The group has added to its equipment fleet, investing significantly in more tank containers, which Hoyer sees as the group’s main asset area. Currently, more than 40,000 units are in operational use.
“We also respond individually to our customers’ needs to customise tank containers for them and adapt them according to their requirements,” he explains. “In parallel, we are investing in infrastructure to be able to handle our tank containers productively on a global scale.”
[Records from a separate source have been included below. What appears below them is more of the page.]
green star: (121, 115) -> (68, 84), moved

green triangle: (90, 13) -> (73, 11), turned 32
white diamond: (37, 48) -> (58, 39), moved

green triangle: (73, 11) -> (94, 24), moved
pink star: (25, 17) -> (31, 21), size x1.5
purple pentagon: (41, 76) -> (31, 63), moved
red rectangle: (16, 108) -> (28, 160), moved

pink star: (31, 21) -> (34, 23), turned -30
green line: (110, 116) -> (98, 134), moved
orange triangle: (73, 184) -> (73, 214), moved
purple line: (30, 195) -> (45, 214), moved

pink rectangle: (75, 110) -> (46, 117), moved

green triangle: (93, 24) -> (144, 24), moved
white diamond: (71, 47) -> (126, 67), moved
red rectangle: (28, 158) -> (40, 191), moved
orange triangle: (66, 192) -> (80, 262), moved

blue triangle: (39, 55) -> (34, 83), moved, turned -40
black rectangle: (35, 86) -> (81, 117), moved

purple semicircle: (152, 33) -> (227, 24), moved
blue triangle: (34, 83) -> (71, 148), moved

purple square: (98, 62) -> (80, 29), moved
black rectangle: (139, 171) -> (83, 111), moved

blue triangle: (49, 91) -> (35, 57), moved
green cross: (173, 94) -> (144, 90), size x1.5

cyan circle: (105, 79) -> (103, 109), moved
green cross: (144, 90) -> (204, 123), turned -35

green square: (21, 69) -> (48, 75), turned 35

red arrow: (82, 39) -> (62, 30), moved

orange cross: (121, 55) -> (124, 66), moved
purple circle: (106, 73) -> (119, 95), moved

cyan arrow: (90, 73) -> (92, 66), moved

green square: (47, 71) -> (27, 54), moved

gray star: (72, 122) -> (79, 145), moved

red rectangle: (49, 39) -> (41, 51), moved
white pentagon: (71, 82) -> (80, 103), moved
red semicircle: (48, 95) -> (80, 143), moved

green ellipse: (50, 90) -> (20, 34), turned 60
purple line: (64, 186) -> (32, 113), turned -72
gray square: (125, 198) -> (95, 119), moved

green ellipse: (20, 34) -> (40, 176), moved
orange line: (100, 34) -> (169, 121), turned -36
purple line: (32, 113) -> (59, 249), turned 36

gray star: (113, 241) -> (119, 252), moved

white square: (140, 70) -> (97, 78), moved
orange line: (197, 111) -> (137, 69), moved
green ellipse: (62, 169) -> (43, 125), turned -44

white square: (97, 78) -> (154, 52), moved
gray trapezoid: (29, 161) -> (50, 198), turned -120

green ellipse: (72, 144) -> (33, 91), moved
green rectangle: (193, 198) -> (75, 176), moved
Moreover, new tank trailers have been acquired, and the IBC fleet has grown by 5 percent. In addition, Hoyer invested heavily in logistics services, such as the commissioning of one of the most modern storage facilities for dangerous goods in 2022.
Supply chain solutions
Given this spread of logistics services it is not surprising that supply chain solutions (SCS) will likely play an increasingly bigger role in group activities.
“Transport from A to B has long since ceased to be the sole service portfolio of the Hoyer Group,” says Schniederkötter. “We are investing significantly in the area of SCS and last year we were able to take over the complete warehouse handling for one of our customers, evonik in Germany, and integrate it into our operating business.
“Hoyer thinks and acts in terms of creating additional value for our customers and partners. Our vision is that our customers concentrate on their core competencies, such as development, production, manufacturing and sales, for example, and we take over the upstream and downstream logistics activities, on-site and off-site. For liquid bulk, petroleum, gas, food and the chemical industry, we see ourselves as a global market leader. We think in terms of long-term partnerships and therefore it goes without saying that we see SCS as a growth area.”
As a family business that thinks and acts in terms of generations, Hoyer is always aware of its social, ecological and economic responsibility.
“We are committed to sustainable corporate structures, putting our employees first and acting in a value-driven manner,” Schniederkötter continues. “The revised Hoyer Group vision and the strategic objectives aligned with it form the basis for all decisions concerning day-to-day business and corporate development, in line with the values of the family-owned company. The clear focus is on sustainable growth.”
In the past year, management further elaborated long-term regional strategies, initiated infrastructure measures and implemented group-wide internal organisational development.
“In 2022, we carried out a reorganisation to make us even more market-oriented and to continue to position ourselves as the leading provider of comprehensive logistics services on the global market,” he says. “We have set up three operational divisions and one for global sales. In the global sales division, we have created an optimal link between the central key accounts and the decentralised field sales under a central guideline. The business remains local, but receives embracing and co-ordinating leadership, which actively supports our global growth.
“In this way Hoyer is thus even better aligned to customer and market needs,” Schniederkötter concludes.